A thoroughgoing dualist would say no, because for him what a person observes through introspection and what a physiologist observes with his special techniques are in different universes. But it is a reasonable view that what we feel when we have feelings are states of our own bodies, and that the states of mind we perceive through introspection are other varieties of the same kinds of things. Can we not, therefore, anticipate the appearance of an omniscient physiologist and explore the gap between environment and behavior by becoming more keenly aware of what we are?

Passage V

First of all, with respect to pushing formal instruction into kindergarten, some cross-cultural data is instructive. In Denmark, formal reading instruction is not introduced until the second grade. Before that, children have a rich exploratory and manipulative language experience; they are read to and talked to, encouraged to dictate their own stories and learn sight words. Denmark has almost 100 percent literacy.

In France, there is a state-mandated reading program that is begun in kindergarten. French children are thus exposed to formal instruction in reading at age five. In contrast to Denmark, France has some 30 percent of children with reading problems. In Japan, formal instruction in reading is also begun early, but there are fewer reading problems than in France because spelling is phonetic and thus eliminates some of the logical difficulties inherent in languages without totally phonetic spelling systems, such as French and English. In a phonetic language, each symbol has only one sound attached to it, and thus learning this language is easier than learning a language where the same sound can be represented by different letters and the same letter can represent different sounds. In a sense, a phonetic language is to a nonphonetic, or only partially phonetic, language what a digital clock is to a regular clock face…

There is also evidence that individual children who are exposed to formal instruction (symbolic and derived learning) too early experience both short-term and long-term negative effects. A number of studies have found that children who enter kindergarten before the age of five are more likely to do poorly academically and to drop out of high school than children who are older than age five when they enter kindergarten.

In a recent doctoral dissertation, McCarty examined the effects of promoting and not promoting developmentally young… kindergarten children. Her study is one of the few to look at the effects of nonpromotion over a long time interval. McCarty found that after eight years the nonpromoted youngsters were significantly ahead of the promoted in peer acceptance, classroom adjustment, and academic achievement. It is reasonable to assume that the nonpromoted had acquired a healthier sense of industry than the promoted. Again, this is attributable to the exposure of the promoted youngsters to formal instruction before they left the manipulative and fundamental learning mode.

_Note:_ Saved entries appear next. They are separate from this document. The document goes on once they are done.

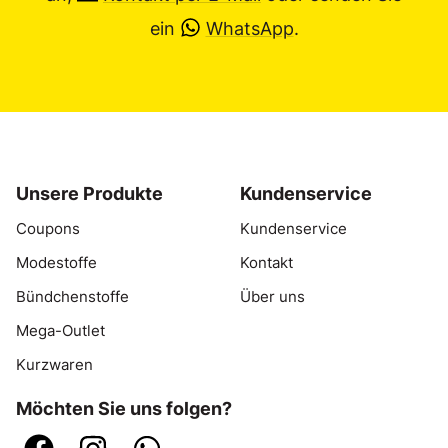
ein
WhatsApp
.
Unsere Produkte
Kundenservice
Coupons
Kundenservice
Modestoffe
Kontakt
Bündchenstoffe
Über uns
Mega-Outlet
Kurzwaren
Möchten Sie uns folgen?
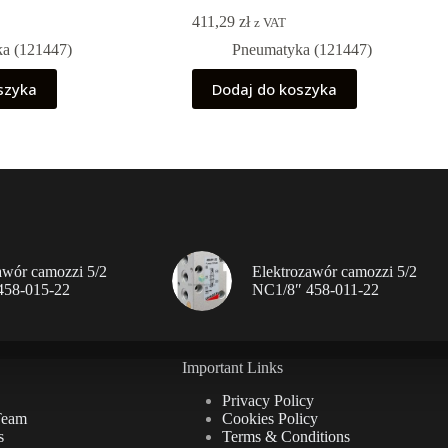
411,29
zł
z VAT
a (121447)
Pneumatyka (121447)
szyka
Dodaj do koszyka
awór camozzi 5/2
Elektrozawór camozzi 5/2
458-015-22
NC1/8″ 458-011-22
Important Links
Privacy Policy
Team
Cookies Policy
s
Terms & Conditions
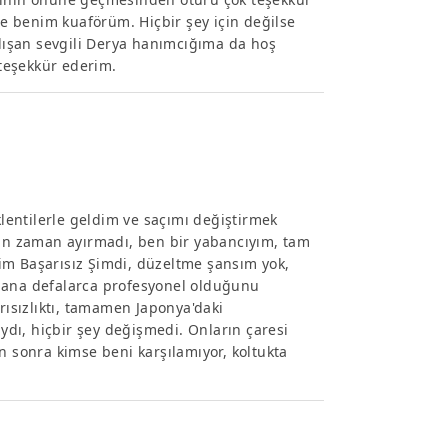
kle benim kuaförüm. Hiçbir şey için değilse
alışan sevgili Derya hanımcığıma da hoş
teşekkür ederim.
entilerle geldim ve saçımı değiştirmek
çin zaman ayırmadı, ben bir yabancıyım, tam
im Başarısız Şimdi, düzeltme şansım yok,
 bana defalarca profesyonel olduğunu
rısızlıktı, tamamen Japonya'daki
dı, hiçbir şey değişmedi. Onların çaresi
n sonra kimse beni karşılamıyor, koltukta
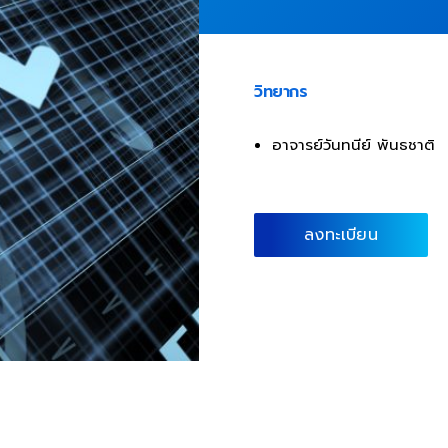
วิทยากร
อาจารย์วันทนีย์ พันธชาติ
ลงทะเบียน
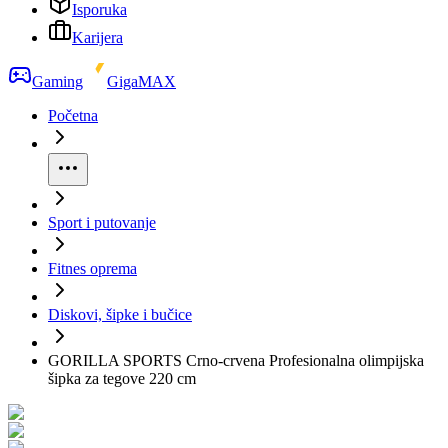
Isporuka
Karijera
Gaming
GigaMAX
Početna
Sport i putovanje
Fitnes oprema
Diskovi, šipke i bučice
GORILLA SPORTS Crno-crvena Profesionalna olimpijska
šipka za tegove 220 cm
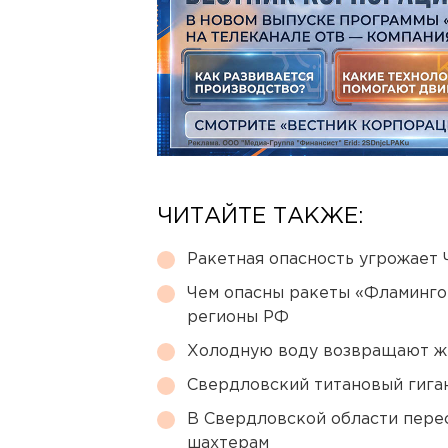
ЧИТАЙТЕ ТАКЖЕ:
Ракетная опасность угрожает 
Чем опасны ракеты «Фламинго
регионы РФ
Холодную воду возвращают ж
Свердловский титановый гига
В Свердловской области перес
шахтерам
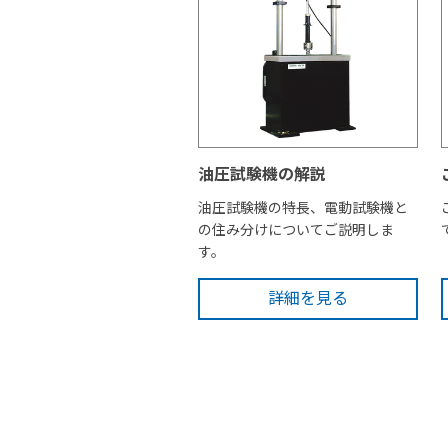
油圧試験機の解説
油圧試験機の特長、電動試験機と
の住み分けについてご説明しま
す。
詳細を見る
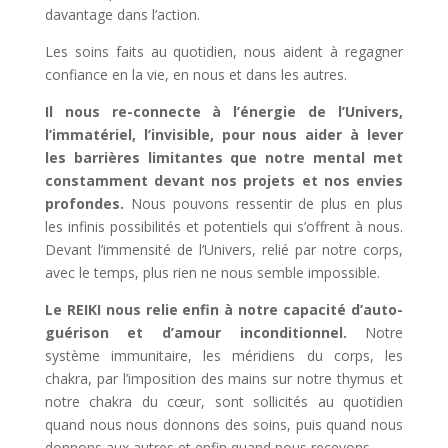
davantage dans l’action.
Les soins faits au quotidien, nous aident à regagner
confiance en la vie, en nous et dans les autres.
Il nous re-connecte à l’énergie de l’Univers,
l’immatériel, l’invisible, pour nous aider à lever
les barrières limitantes que notre mental met
constamment devant nos projets et nos envies
profondes.
Nous pouvons ressentir de plus en plus
les infinis possibilités et potentiels qui s’offrent à nous.
Devant l’immensité de l’Univers, relié par notre corps,
avec le temps, plus rien ne nous semble impossible.
Le REIKI nous relie enfin à notre capacité d’auto-
guérison et d’amour inconditionnel.
Notre
système immunitaire, les méridiens du corps, les
chakra, par l’imposition des mains sur notre thymus et
notre chakra du cœur, sont sollicités au quotidien
quand nous nous donnons des soins, puis quand nous
donnons aux autres et enfin quand nous recevons.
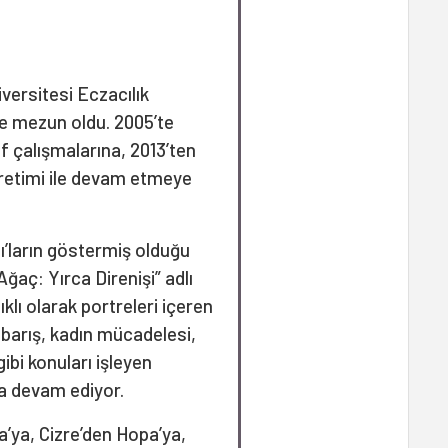
versitesi Eczacılık
e mezun oldu. 2005’te
f çalışmalarına, 2013’ten
 üretimi ile devam etmeye
lı’ların göstermiş olduğu
aç: Yırca Direnişi” adlı
lıklı olarak portreleri içeren
, barış, kadın mücadelesi,
gibi konuları işleyen
a devam ediyor.
a’ya, Cizre’den Hopa’ya,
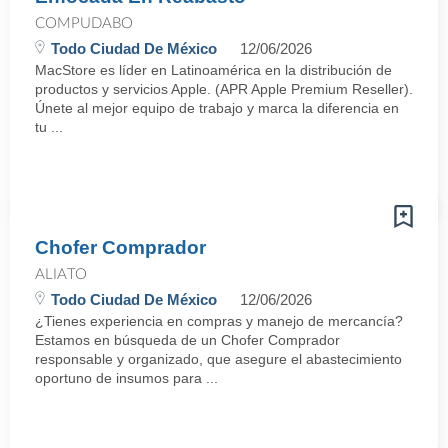
COMPUDABO
Todo Ciudad De México
12/06/2026
MacStore es líder en Latinoamérica en la distribución de
productos y servicios Apple. (APR Apple Premium Reseller).
Únete al mejor equipo de trabajo y marca la diferencia en
tu ...
Chofer Comprador
ALIATO
Todo Ciudad De México
12/06/2026
¿Tienes experiencia en compras y manejo de mercancía?
Estamos en búsqueda de un Chofer Comprador
responsable y organizado, que asegure el abastecimiento
oportuno de insumos para ...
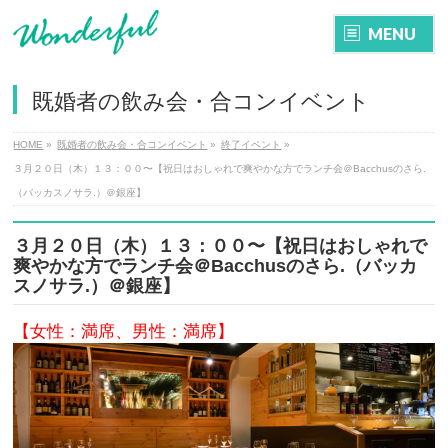
MENU
既婚者の飲み会・合コンイベント
HOME
»
既婚者の飲み会・合コンイベント
»
終了イベント
»
３月２０日（木）１３：００〜【祝日はおしゃれで爽やかな方でランチ会＠Bacchusのさら.
（バッカスノサラ.）＠銀座】
３月２０日（木）１３：００〜【祝日はおしゃれで
爽やかな方でランチ会＠Bacchusのさら.（バッカ
スノサラ.）＠銀座】
【女性：満席、男性：満席】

There is growing evidence that while symbolic and derived instruction has positive short-term effects, it may also have negative long-term results. In one of the most carefully conducted experiments of its kind, "The Louisville experiment 1983,” the investigators compared the short- and long-term effects of four different preschool programs. Two programs used didactic (symbolic-derived) curricula, whereas the other two employed age-appropriate (manipulative-fundamental) materials. Although the children who participated in the didactic programs made short-term gains, these were not maintained. When the children were followed up at eighth grade, boys from the age-appropriate programs had a twelve-month advantage in reading and a ten-month advantage in math compared to boys from the didactic programs. The effects were not the same for girls; by eighth grade, girls from the didactic programs performed slightly better in both reading and math than did girls from age-appropriate programs. For boys in particular, then, the immediate gains of didactic programs are apparently purchased at the price of long-term losses.